(Stored dataset items)
————

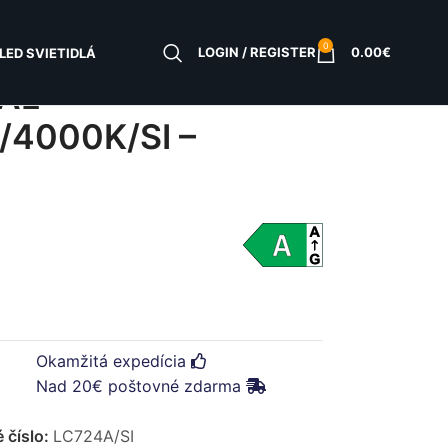
0
LOGIN / REGISTER
0.00
€
LED SVIETIDLÁ
PAL
4000K/SI –
Okamžitá expedícia
Nad 20€ poštovné zdarma
 číslo:
LC724A/SI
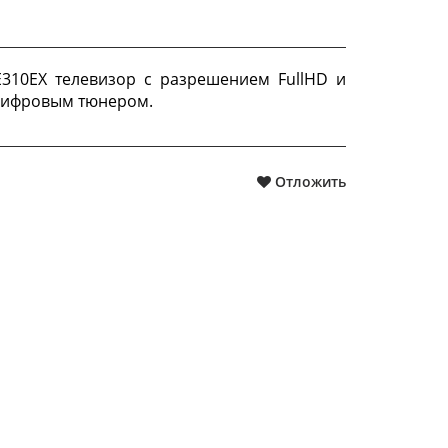
310EX телевизор с разрешением FullHD и
цифровым тюнером.
Отложить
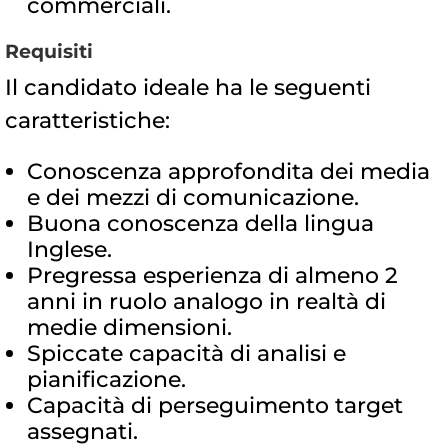
commerciali.
Requisiti
Il candidato ideale ha le seguenti
caratteristiche:
Conoscenza approfondita dei media
e dei mezzi di comunicazione.
Buona conoscenza della lingua
Inglese.
Pregressa esperienza di almeno 2
anni in ruolo analogo in realtà di
medie dimensioni.
Spiccate capacità di analisi e
pianificazione.
Capacità di perseguimento target
assegnati.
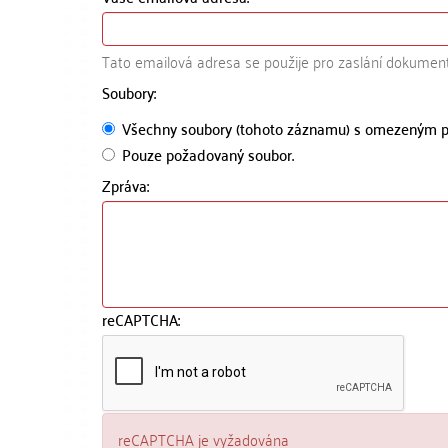
Tato emailová adresa se použije pro zaslání dokumen
Soubory:
Všechny soubory (tohoto záznamu) s omezeným p
Pouze požadovaný soubor.
Zpráva:
reCAPTCHA:
reCAPTCHA je vyžadována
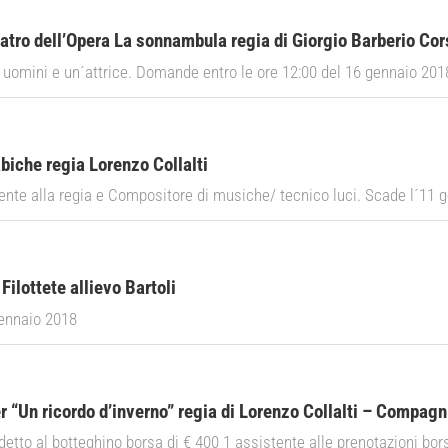
atro dell’Opera La sonnambula regia di Giorgio Barberio Cor
i uomini e un´attrice. Domande entro le ore 12:00 del 16 gennaio 201
biche regia Lorenzo Collalti
tente alla regia e Compositore di musiche/ tecnico luci. Scade l´11 
ilottete allievo Bartoli
gennaio 2018
r “Un ricordo d’inverno” regia di Lorenzo Collalti – Compag
detto al botteghino borsa di € 400 1 assistente alle prenotazioni bor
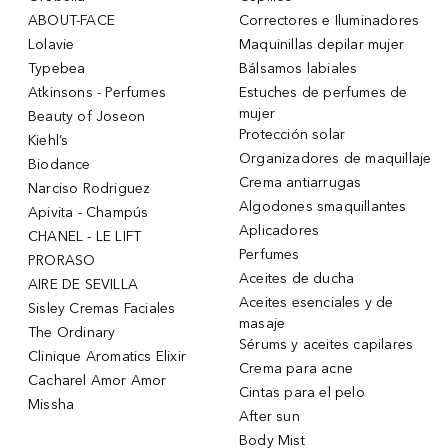
ABOUT-FACE
Correctores e Iluminadores
Lolavie
Maquinillas depilar mujer
Typebea
Bálsamos labiales
Atkinsons - Perfumes
Estuches de perfumes de
mujer
Beauty of Joseon
Protección solar
Kiehl’s
Organizadores de maquillaje
Biodance
Crema antiarrugas
Narciso Rodriguez
Algodones smaquillantes
Apivita - Champús
Aplicadores
CHANEL - LE LIFT
Perfumes
PRORASO
Aceites de ducha
AIRE DE SEVILLA
Aceites esenciales y de
Sisley Cremas Faciales
masaje
The Ordinary
Sérums y aceites capilares
Clinique Aromatics Elixir
Crema para acne
Cacharel Amor Amor
Cintas para el pelo
Missha
After sun
Body Mist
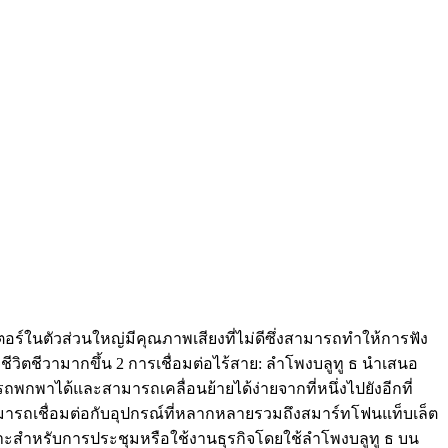
อร์ในตัวส่วนใหญ่มีคุณภาพเสียงที่ไม่ดีซึ่งสามารถทำให้การฟัง
ีวิตชีวามากขึ้น 2 การเชื่อมต่อไร้สาย: ลำโพงบลูทู ธ นำเสนอ
กพาได้และสามารถเคลื่อนย้ายได้ง่ายจากที่หนึ่งไปยังอีกที่
ะสามารถเชื่อมต่อกับอุปกรณ์ที่หลากหลายรวมถึงสมาร์ทโฟนแท็บเล็ต
ะสำหรับการประชุมหรือใช้งานธุรกิจโดยใช้ลำโพงบลูทู ธ บน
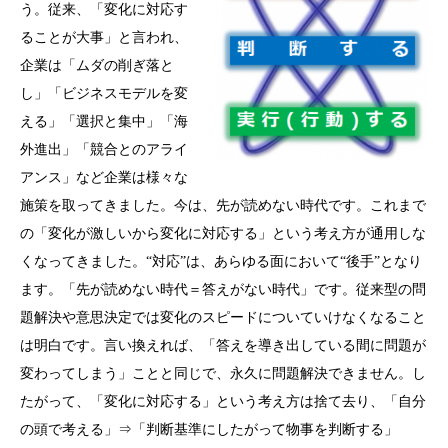
う。従来、「変化に対応す
ることが大事」と言われ、
企業は「ムダの削ぎ落と
し」「ビジネスモデルを変
える」「選択と集中」「海
外進出」「競合とのアライ
アンス」など企業は様々な
施策を取ってきました。今は、先が読めない時代です。これまで
の「変化が激しいから変化に対応する」という考え方が通用しな
くなってきました。“対応”は、あらゆる面において“後手”となり
ます。「先が読めない時代＝答えがない時代」です。従来型の問
題解決や意思決定では変化のスピードについていけなくなること
は明白です。言い換えれば、「答えを導き出している間に問題が
変わってしまう」ことと同じで、永久に問題解決できません。し
たがって、「変化に対応する」という考え方は捨て去り、「自分
の頭で考える」⇒「判断基準にしたがって物事を判断する」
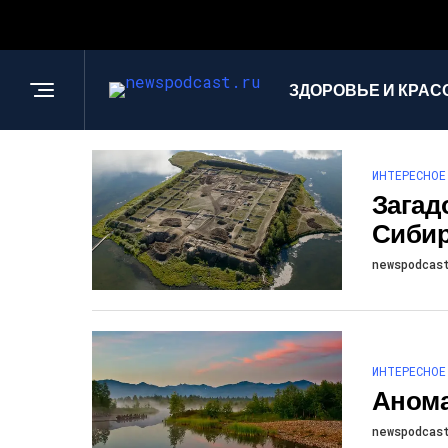
ЗДОРОВЬЕ И КРАС
ИНТЕРЕСНОЕ
Загад
Сибир
newspodcas
ИНТЕРЕСНОЕ
Аном
newspodcas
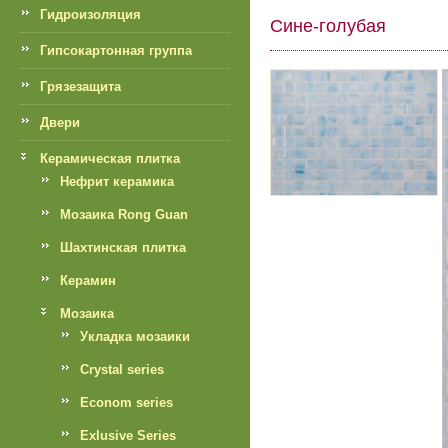
Гидроизоляция
Сине-голубая
Гипсокартонная группа
Грязезащита
Двери
Керамическая плитка
Нефрит керамика
Мозаика Rong Guan
Шахтинская плитка
Керамин
Мозаика
Укладка мозаики
Crystal series
Econom series
Exlusive Series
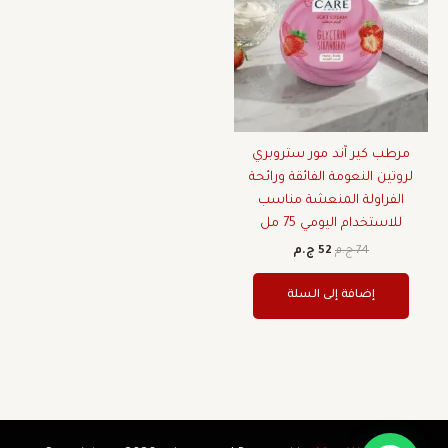
مرطب كير آند مور ستروبري
لروتين النعومة الفائقة ورائحة
الفراولة المنعشة مناسب
للاستخدام اليومي 75 مل
74
ج.م
52
ج.م
إضافة إلى السلة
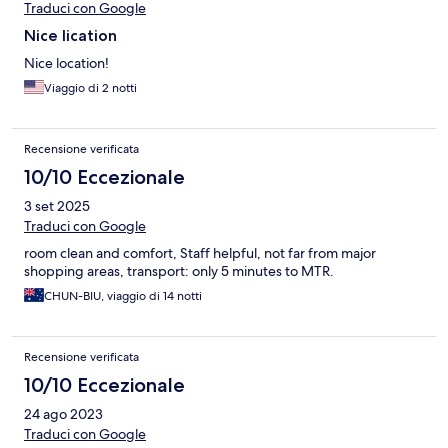
Traduci con Google
Nice lication
Nice location!
Viaggio di 2 notti
Recensione verificata
10/10 Eccezionale
3 set 2025
Traduci con Google
room clean and comfort, Staff helpful, not far from major
shopping areas, transport: only 5 minutes to MTR.
CHUN-BIU, viaggio di 14 notti
Recensione verificata
10/10 Eccezionale
24 ago 2023
Traduci con Google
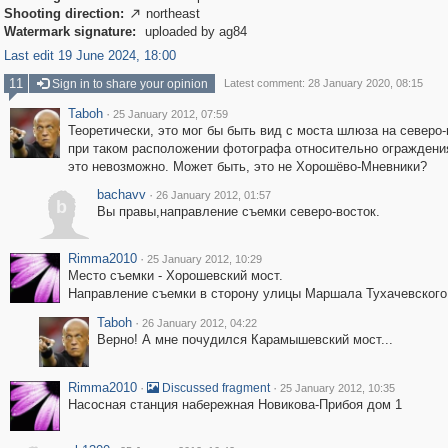
Shooting direction:
northeast

Watermark signature:
uploaded by ag84
Last edit 19 June 2024, 18:00
11
Sign in to share your opinion
Latest comment: 28 January 2020, 08:15
Taboh
·
25 January 2012, 07:59
Теоретически, это мог бы быть вид с моста шлюза на северо-
при таком расположении фотографа относительно ограждени
это невозможно. Может быть, это не Хорошёво-Мневники?
bachavv
·
26 January 2012, 01:57
b
Вы правы,направление съемки северо-восток.
Rimma2010
·
25 January 2012, 10:29
Место съемки - Хорошевский мост.
Направление съемки в сторону улицы Маршала Тухачевского
Taboh
·
26 January 2012, 04:22
Верно! А мне почудился Карамышевский мост...
Rimma2010
·
·
Discussed fragment
25 January 2012, 10:35
Насосная станция набережная Новикова-Прибоя дом 1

————

> _TASK_:
Although the records above contain pictures, output every line exactly and leave the pictures out.

> _WRITTEN REPLY_:
0
LOGIN / REGISTER
0.00
€
LED SVIETIDLÁ
PAL
4000K/SI –
Okamžitá expedícia
Nad 20€ poštovné zdarma
 číslo:
LC724A/SI
310EX телевизор с разрешением FullHD и
цифровым тюнером.
Отложить
commerciali.
Requisiti
Il candidato ideale ha le seguenti
caratteristiche:
Conoscenza approfondita dei media
e dei mezzi di comunicazione.
Buona conoscenza della lingua
Inglese.
Pregressa esperienza di almeno 2
anni in ruolo analogo in realtà di
medie dimensioni.
Spiccate capacità di analisi e
pianificazione.
Capacità di perseguimento target
assegnati.
Tato emailová adresa se použije pro zaslání dokumen
Soubory:
Všechny soubory (tohoto záznamu) s omezeným p
Pouze požadovaný soubor.
Zpráva:
reCAPTCHA:
reCAPTCHA je vyžadována
atro dell’Opera La sonnambula regia di Giorgio Barberio Cor
i uomini e un´attrice. Domande entro le ore 12:00 del 16 gennaio 201
biche regia Lorenzo Collalti
tente alla regia e Compositore di musiche/ tecnico luci. Scade l´11 
ilottete allievo Bartoli
gennaio 2018
r “Un ricordo d’inverno” regia di Lorenzo Collalti – Compag
detto al botteghino borsa di € 400 1 assistente alle prenotazioni bor
ABOUT-FACE
Correctores e Iluminadores
Lolavie
Maquinillas depilar mujer
Typebea
Bálsamos labiales
Atkinsons - Perfumes
Estuches de perfumes de
mujer
Beauty of Joseon
Protección solar
Kiehl’s
Organizadores de maquillaje
Biodance
Crema antiarrugas
Narciso Rodriguez
Algodones smaquillantes
Apivita - Champús
Aplicadores
CHANEL - LE LIFT
Perfumes
PRORASO
Aceites de ducha
AIRE DE SEVILLA
Aceites esenciales y de
Sisley Cremas Faciales
masaje
The Ordinary
Sérums y aceites capilares
Clinique Aromatics Elixir
Crema para acne
Cacharel Amor Amor
Cintas para el pelo
Missha
After sun
Body Mist
อร์ในตัวส่วนใหญ่มีคุณภาพเสียงที่ไม่ดีซึ่งสามารถทำให้การฟัง
ีวิตชีวามากขึ้น 2 การเชื่อมต่อไร้สาย: ลำโพงบลูทู ธ นำเสนอ
กพาได้และสามารถเคลื่อนย้ายได้ง่ายจากที่หนึ่งไปยังอีกที่
ะสามารถเชื่อมต่อกับอุปกรณ์ที่หลากหลายรวมถึงสมาร์ทโฟนแท็บเล็ต
ะสำหรับการประชุมหรือใช้งานธุรกิจโดยใช้ลำโพงบลูทู ธ บน
う。従来、「変化に対応す
ることが大事」と言われ、
企業は「ムダの削ぎ落と
し」「ビジネスモデルを変
える」「選択と集中」「海
外進出」「競合とのアライ
アンス」など企業は様々な
施策を取ってきました。今は、先が読めない時代です。これまで
の「変化が激しいから変化に対応する」という考え方が通用しな
くなってきました。“対応”は、あらゆる面において“後手”となり
ます。「先が読めない時代＝答えがない時代」です。従来型の問
題解決や意思決定では変化のスピードについていけなくなること
は明白です。言い換えれば、「答えを導き出している間に問題が
変わってしまう」ことと同じで、永久に問題解決できません。し
たがって、「変化に対応する」という考え方は捨て去り、「自分
の頭で考える」⇒「判断基準にしたがって物事を判断する」
ЗДОРОВЬЕ И КРАС
ИНТЕРЕСНОЕ
Загад
Сибир
newspodcas
ИНТЕРЕСНОЕ
Аном
newspodcas
Гидроизоляция
Сине-голубая
Гипсокартонная группа
Грязезащита
Двери
Керамическая плитка
Нефрит керамика
Мозаика Rong Guan
Шахтинская плитка
Керамин
Мозаика
Укладка мозаики
Crystal series
Econom series
Exlusive Series
مرطب كير آند مور ستروبري
لروتين النعومة الفائقة ورائحة
الفراولة المنعشة مناسب
للاستخدام اليومي 75 مل
74
ج.م
52
ج.م
إضافة إلى السلة
Traduci con Google
Nice lication
Nice location!
Viaggio di 2 notti
Recensione verificata
10/10 Eccezionale
3 set 2025
Traduci con Google
room clean and comfort, Staff helpful, not far from major
shopping areas, transport: only 5 minutes to MTR.
CHUN-BIU, viaggio di 14 notti
Recensione verificata
10/10 Eccezionale
24 ago 2023
Traduci con Google
Shooting direction:
northeast

Watermark signature:
uploaded by ag84
Last edit 19 June 2024, 18:00
11
Sign in to share your opinion
Latest comment: 28 January 2020, 08:15
Taboh
·
25 January 2012, 07:59
Теоретически, это мог бы быть вид с моста шлюза на северо-
при таком расположении фотографа относительно ограждени
это невозможно. Может быть, это не Хорошёво-Мневники?
bachavv
·
26 January 2012, 01:57
b
Вы правы,направление съемки северо-восток.
Rimma2010
·
25 January 2012, 10:29
Место съемки - Хорошевский мост.
Направление съемки в сторону улицы Маршала Тухачевского
Taboh
·
26 January 2012, 04:22
Верно! А мне почудился Карамышевский мост...
Rimma2010
·
·
Discussed fragment
25 January 2012, 10:35
Насосная станция набережная Новикова-Прибоя дом 1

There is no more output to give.